_Work request:_ Copy every record below exactly as it appears.

[Transcribed page contents]

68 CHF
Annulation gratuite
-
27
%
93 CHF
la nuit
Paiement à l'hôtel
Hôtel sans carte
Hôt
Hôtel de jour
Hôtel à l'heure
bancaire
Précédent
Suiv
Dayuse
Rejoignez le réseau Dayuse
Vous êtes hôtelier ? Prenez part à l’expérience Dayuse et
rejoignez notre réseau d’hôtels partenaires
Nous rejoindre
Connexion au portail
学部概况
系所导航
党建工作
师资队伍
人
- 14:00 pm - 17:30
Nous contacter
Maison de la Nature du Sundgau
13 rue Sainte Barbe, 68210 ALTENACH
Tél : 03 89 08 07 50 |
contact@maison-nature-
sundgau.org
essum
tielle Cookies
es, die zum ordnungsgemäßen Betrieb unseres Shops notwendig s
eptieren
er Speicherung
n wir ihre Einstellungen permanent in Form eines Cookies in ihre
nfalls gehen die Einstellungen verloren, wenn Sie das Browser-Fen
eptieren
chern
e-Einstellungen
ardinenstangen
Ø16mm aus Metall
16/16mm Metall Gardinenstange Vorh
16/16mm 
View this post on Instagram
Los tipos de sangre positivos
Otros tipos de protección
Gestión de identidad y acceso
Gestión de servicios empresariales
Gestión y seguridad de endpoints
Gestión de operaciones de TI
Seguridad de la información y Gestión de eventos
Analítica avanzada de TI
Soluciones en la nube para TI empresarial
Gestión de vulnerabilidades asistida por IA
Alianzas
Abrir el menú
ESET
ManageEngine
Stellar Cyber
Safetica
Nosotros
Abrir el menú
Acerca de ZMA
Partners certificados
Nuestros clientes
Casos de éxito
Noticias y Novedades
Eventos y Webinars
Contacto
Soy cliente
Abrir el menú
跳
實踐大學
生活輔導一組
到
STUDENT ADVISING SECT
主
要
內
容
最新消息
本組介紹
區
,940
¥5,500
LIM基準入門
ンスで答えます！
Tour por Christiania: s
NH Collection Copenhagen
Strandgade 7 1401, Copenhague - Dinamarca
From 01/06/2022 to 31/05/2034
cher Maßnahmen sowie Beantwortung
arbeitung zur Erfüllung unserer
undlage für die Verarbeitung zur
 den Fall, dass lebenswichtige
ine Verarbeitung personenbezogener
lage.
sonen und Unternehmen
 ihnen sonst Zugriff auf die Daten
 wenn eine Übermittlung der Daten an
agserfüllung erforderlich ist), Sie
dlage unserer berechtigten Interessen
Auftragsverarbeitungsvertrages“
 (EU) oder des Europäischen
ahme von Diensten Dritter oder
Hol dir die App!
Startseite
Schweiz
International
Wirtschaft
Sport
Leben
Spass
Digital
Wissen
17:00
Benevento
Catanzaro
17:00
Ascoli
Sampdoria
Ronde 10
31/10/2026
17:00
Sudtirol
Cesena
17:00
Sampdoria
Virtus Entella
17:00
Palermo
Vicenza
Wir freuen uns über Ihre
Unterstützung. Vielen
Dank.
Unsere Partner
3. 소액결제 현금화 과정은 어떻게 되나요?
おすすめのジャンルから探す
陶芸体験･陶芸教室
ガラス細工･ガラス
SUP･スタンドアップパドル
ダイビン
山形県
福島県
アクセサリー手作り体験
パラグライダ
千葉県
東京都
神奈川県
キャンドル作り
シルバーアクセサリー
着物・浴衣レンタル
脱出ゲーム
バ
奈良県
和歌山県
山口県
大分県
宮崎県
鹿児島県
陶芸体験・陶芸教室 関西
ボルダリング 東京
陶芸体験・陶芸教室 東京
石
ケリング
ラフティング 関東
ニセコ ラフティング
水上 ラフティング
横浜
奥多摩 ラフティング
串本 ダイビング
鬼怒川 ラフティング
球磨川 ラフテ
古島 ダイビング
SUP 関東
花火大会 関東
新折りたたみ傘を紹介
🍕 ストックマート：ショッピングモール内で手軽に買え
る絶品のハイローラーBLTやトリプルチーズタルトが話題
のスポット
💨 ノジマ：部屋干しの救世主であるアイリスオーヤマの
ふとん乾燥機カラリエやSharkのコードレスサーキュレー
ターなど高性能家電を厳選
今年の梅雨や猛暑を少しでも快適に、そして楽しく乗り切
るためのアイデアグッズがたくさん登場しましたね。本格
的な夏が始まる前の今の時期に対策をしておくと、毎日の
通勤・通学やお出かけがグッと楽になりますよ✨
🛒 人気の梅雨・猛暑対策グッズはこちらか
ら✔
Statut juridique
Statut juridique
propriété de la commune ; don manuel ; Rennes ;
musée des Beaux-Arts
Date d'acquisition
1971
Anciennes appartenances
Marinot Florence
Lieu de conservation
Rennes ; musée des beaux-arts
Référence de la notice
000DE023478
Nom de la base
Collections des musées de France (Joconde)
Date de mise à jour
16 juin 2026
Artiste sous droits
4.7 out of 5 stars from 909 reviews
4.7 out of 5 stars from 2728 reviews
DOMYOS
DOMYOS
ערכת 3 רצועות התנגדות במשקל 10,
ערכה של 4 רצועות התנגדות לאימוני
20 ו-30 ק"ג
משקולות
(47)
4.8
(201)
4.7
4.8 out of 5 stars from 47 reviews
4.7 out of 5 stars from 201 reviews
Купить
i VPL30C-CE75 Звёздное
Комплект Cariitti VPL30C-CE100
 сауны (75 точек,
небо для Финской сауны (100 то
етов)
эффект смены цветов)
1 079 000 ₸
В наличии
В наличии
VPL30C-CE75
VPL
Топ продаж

_Solution below:_
68 CHF
Annulation gratuite
-
27
%
93 CHF
la nuit
Paiement à l'hôtel
Hôtel sans carte
Hôt
Hôtel de jour
Hôtel à l'heure
bancaire
Précédent
Suiv
Dayuse
Rejoignez le réseau Dayuse
Vous êtes hôtelier ? Prenez part à l’expérience Dayuse et
rejoignez notre réseau d’hôtels partenaires
Nous rejoindre
Connexion au portail
学部概况
系所导航
党建工作
师资队伍
人
- 14:00 pm - 17:30
Nous contacter
Maison de la Nature du Sundgau
13 rue Sainte Barbe, 68210 ALTENACH
Tél : 03 89 08 07 50 |
contact@maison-nature-
sundgau.org
essum
tielle Cookies
es, die zum ordnungsgemäßen Betrieb unseres Shops notwendig s
eptieren
er Speicherung
n wir ihre Einstellungen permanent in Form eines Cookies in ihre
nfalls gehen die Einstellungen verloren, wenn Sie das Browser-Fen
eptieren
chern
e-Einstellungen
ardinenstangen
Ø16mm aus Metall
16/16mm Metall Gardinenstange Vorh
16/16mm 
View this post on Instagram
Los tipos de sangre positivos
Otros tipos de protección
Gestión de identidad y acceso
Gestión de servicios empresariales
Gestión y seguridad de endpoints
Gestión de operaciones de TI
Seguridad de la información y Gestión de eventos
Analítica avanzada de TI
Soluciones en la nube para TI empresarial
Gestión de vulnerabilidades asistida por IA
Alianzas
Abrir el menú
ESET
ManageEngine
Stellar Cyber
Safetica
Nosotros
Abrir el menú
Acerca de ZMA
Partners certificados
Nuestros clientes
Casos de éxito
Noticias y Novedades
Eventos y Webinars
Contacto
Soy cliente
Abrir el menú
跳
實踐大學
生活輔導一組
到
STUDENT ADVISING SECT
主
要
內
容
最新消息
本組介紹
區
,940
¥5,500
LIM基準入門
ンスで答えます！
Tour por Christiania: s
NH Collection Copenhagen
Strandgade 7 1401, Copenhague - Dinamarca
From 01/06/2022 to 31/05/2034
cher Maßnahmen sowie Beantwortung
arbeitung zur Erfüllung unserer
undlage für die Verarbeitung zur
 den Fall, dass lebenswichtige
ine Verarbeitung personenbezogener
lage.
sonen und Unternehmen
 ihnen sonst Zugriff auf die Daten
 wenn eine Übermittlung der Daten an
agserfüllung erforderlich ist), Sie
dlage unserer berechtigten Interessen
Auftragsverarbeitungsvertrages“
 (EU) oder des Europäischen
ahme von Diensten Dritter oder
Hol dir die App!
Startseite
Schweiz
International
Wirtschaft
Sport
Leben
Spass
Digital
Wissen
17:00
Benevento
Catanzaro
17:00
Ascoli
Sampdoria
Ronde 10
31/10/2026
17:00
Sudtirol
Cesena
17:00
Sampdoria
Virtus Entella
17:00
Palermo
Vicenza
Wir freuen uns über Ihre
Unterstützung. Vielen
Dank.
Unsere Partner
3. 소액결제 현금화 과정은 어떻게 되나요?
おすすめのジャンルから探す
陶芸体験･陶芸教室
ガラス細工･ガラス
SUP･スタンドアップパドル
ダイビン
山形県
福島県
アクセサリー手作り体験
パラグライダ
千葉県
東京都
神奈川県
キャンドル作り
シルバーアクセサリー
着物・浴衣レンタル
脱出ゲーム
バ
奈良県
和歌山県
山口県
大分県
宮崎県
鹿児島県
陶芸体験・陶芸教室 関西
ボルダリング 東京
陶芸体験・陶芸教室 東京
石
ケリング
ラフティング 関東
ニセコ ラフティング
水上 ラフティング
横浜
奥多摩 ラフティング
串本 ダイビング
鬼怒川 ラフティング
球磨川 ラフテ
古島 ダイビング
SUP 関東
花火大会 関東
新折りたたみ傘を紹介
🍕 ストックマート：ショッピングモール内で手軽に買え
る絶品のハイローラーBLTやトリプルチーズタルトが話題
のスポット
💨 ノジマ：部屋干しの救世主であるアイリスオーヤマの
ふとん乾燥機カラリエやSharkのコードレスサーキュレー
ターなど高性能家電を厳選
今年の梅雨や猛暑を少しでも快適に、そして楽しく乗り切
るためのアイデアグッズがたくさん登場しましたね。本格
的な夏が始まる前の今の時期に対策をしておくと、毎日の
通勤・通学やお出かけがグッと楽になりますよ✨
🛒 人気の梅雨・猛暑対策グッズはこちらか
ら✔
Statut juridique
Statut juridique
propriété de la commune ; don manuel ; Rennes ;
musée des Beaux-Arts
Date d'acquisition
1971
Anciennes appartenances
Marinot Florence
Lieu de conservation
Rennes ; musée des beaux-arts
Référence de la notice
000DE023478
Nom de la base
Collections des musées de France (Joconde)
Date de mise à jour
16 juin 2026
Artiste sous droits
4.7 out of 5 stars from 909 reviews
4.7 out of 5 stars from 2728 reviews
DOMYOS
DOMYOS
ערכת 3 רצועות התנגדות במשקל 10,
ערכה של 4 רצועות התנגדות לאימוני
20 ו-30 ק"ג
משקולות
(47)
4.8
(201)
4.7
4.8 out of 5 stars from 47 reviews
4.7 out of 5 stars from 201 reviews
Купить
i VPL30C-CE75 Звёздное
Комплект Cariitti VPL30C-CE100
 сауны (75 точек,
небо для Финской сауны (100 то
етов)
эффект смены цветов)
1 079 000 ₸
В наличии
В наличии
VPL30C-CE75
VPL
Топ продаж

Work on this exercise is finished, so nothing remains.